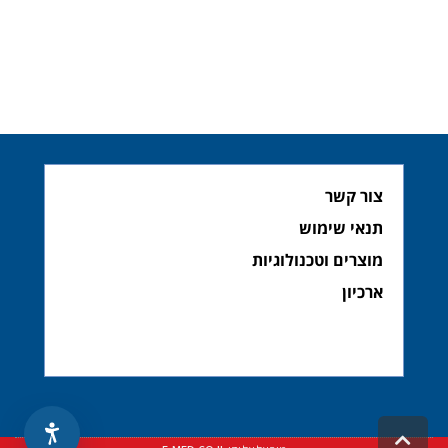
צור קשר
תנאי שימוש
מוצרים וטכנולוגיות
ארכיון
גלילה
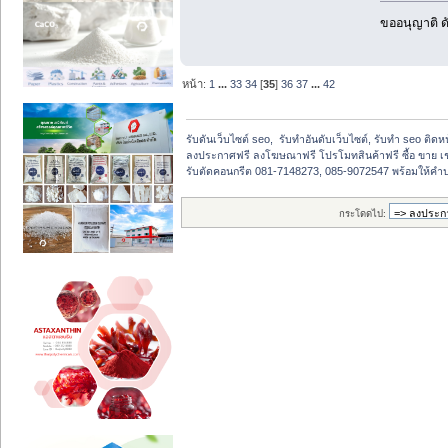
ขออนุญาติ ดั
หน้า:
1
...
33
34
[
35
]
36
37
...
42
รับดันเว็บไซต์ seo,  รับทำอันดับเว็บไซต์, รับทำ seo ติด
ลงประกาศฟรี ลงโฆษณาฟรี โปรโมทสินค้าฟรี ซื้อ ขาย เช
รับตัดคอนกรีต 081-7148273, 085-9072547 พร้อมให้คำปรึ
กระโดดไป:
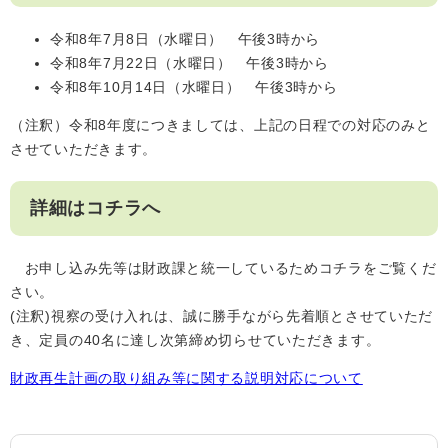
令和8年7月8日（水曜日） 午後3時から
令和8年7月22日（水曜日） 午後3時から
令和8年10月14日（水曜日） 午後3時から
（注釈）令和8年度につきましては、上記の日程での対応のみと
させていただきます。
詳細はコチラへ
お申し込み先等は財政課と統一しているためコチラをご覧くだ
さい。
(注釈)視察の受け入れは、誠に勝手ながら先着順とさせていただ
き、定員の40名に達し次第締め切らせていただきます。
財政再生計画の取り組み等に関する説明対応について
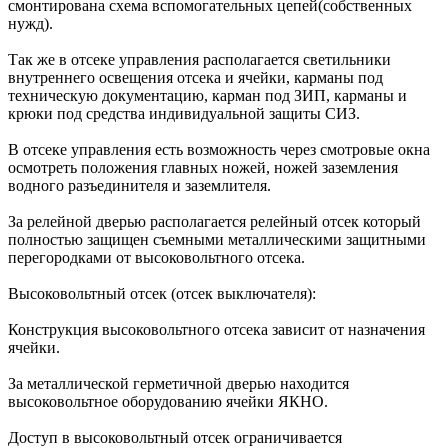
смонтирована схема вспомогательных цепей(собственных
нужд).
Так же в отсеке управления располагается светильники
внутреннего освещения отсека и ячейки, карманы под
техническую документацию, карман под ЗИП, карманы и
крюки под средства индивидуальной защиты СИЗ.
В отсеке управления есть возможность через смотровые окна
осмотреть положения главных ножей, ножей заземления
водного разъединителя и заземлителя.
За релейной дверью располагается релейный отсек который
полностью защищен съемными металлическими защитными
перегородками от высоковольтного отсека.
Высоковольтный отсек (отсек выключателя):
Конструкция высоковольтного отсека зависит от назначения
ячейки.
За металлической герметичной дверью находится
высоковольтное оборудованию ячейки ЯКНО.
Доступ в высоковольтный отсек ограничивается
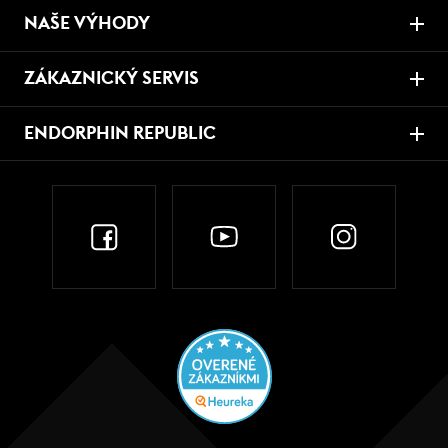
NAŠE VÝHODY
ZÁKAZNICKÝ SERVIS
ENDORPHIN REPUBLIC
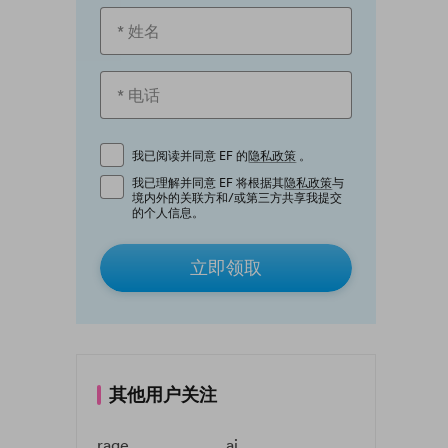
我已阅读并同意 EF 的
隐私政策
。
我已理解并同意 EF 将根据其
隐私政策
与
境内外的关联方和/或第三方共享我提交
的个人信息。
立即领取
其他用户关注
rage
ai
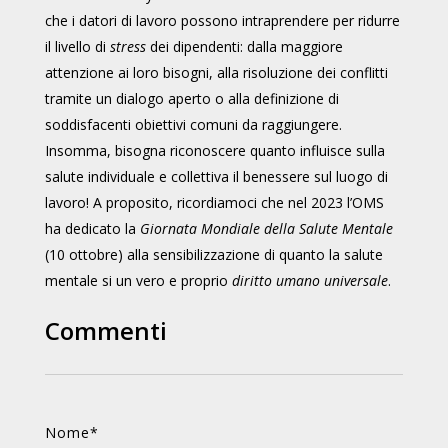
che i datori di lavoro possono intraprendere per ridurre
il livello di
stress
dei dipendenti: dalla maggiore
attenzione ai loro bisogni, alla risoluzione dei conflitti
tramite un dialogo aperto o alla definizione di
soddisfacenti obiettivi comuni da raggiungere.
Insomma, bisogna riconoscere quanto influisce sulla
salute individuale e collettiva il benessere sul luogo di
lavoro! A proposito, ricordiamoci che nel 2023 l’OMS
ha dedicato la
Giornata Mondiale della Salute Mentale
(10 ottobre) alla sensibilizzazione di quanto la salute
mentale si un vero e proprio
diritto umano universale
.
Commenti
Nome
*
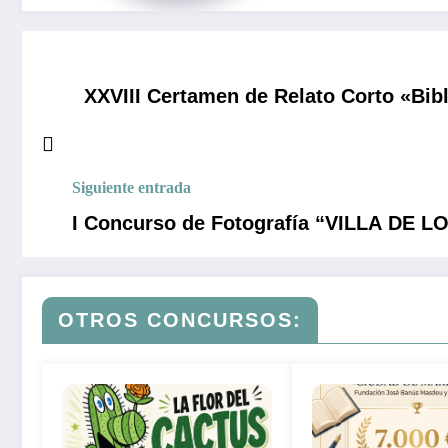
XXVIII Certamen de Relato Corto «Bibl
Siguiente entrada
I Concurso de Fotografía “VILLA DE 
OTROS CONCURSOS:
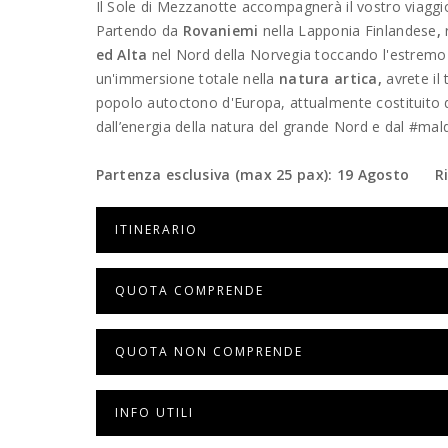
Il Sole di Mezzanotte accompagnerà il vostro viaggio
Partendo da
Rovaniemi
nella Lapponia Finlandese
,
ed Alta
nel Nord della Norvegia toccando l'estrem
un'immersione totale nella
natura artica,
avrete i
popolo autoctono d'Europa, attualmente costituito da 
dall’energia della natura del grande Nord e dal #mal
Partenza esclusiva (max 25 pax): 19 Agosto Rie
ITINERARIO
QUOTA COMPRENDE
QUOTA NON COMPRENDE
INFO UTILI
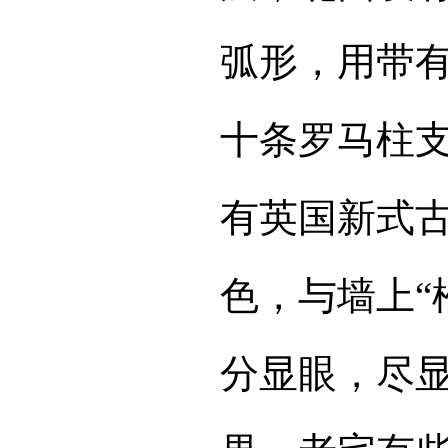
弧形，用带
十条罗马柱
有英国新式
色，与墙上“
分显眼，尽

☆ ☆ ☆ ☆ ☆ ☆ ☆

What you will do → Print again the lines of the entries above that fall between the line holding "смонтирована схема вспомогательных" and the line holding "водного разъединителя и заземлителя.", inclusive, exactly as they stand.

Solution for this problem →
смонтирована схема вспомогательных цепей(собственных
нужд).
Так же в отсеке управления располагается светильники
внутреннего освещения отсека и ячейки, карманы под
техническую документацию, карман под ЗИП, карманы и
крюки под средства индивидуальной защиты СИЗ.
В отсеке управления есть возможность через смотровые окна
осмотреть положения главных ножей, ножей заземления
водного разъединителя и заземлителя.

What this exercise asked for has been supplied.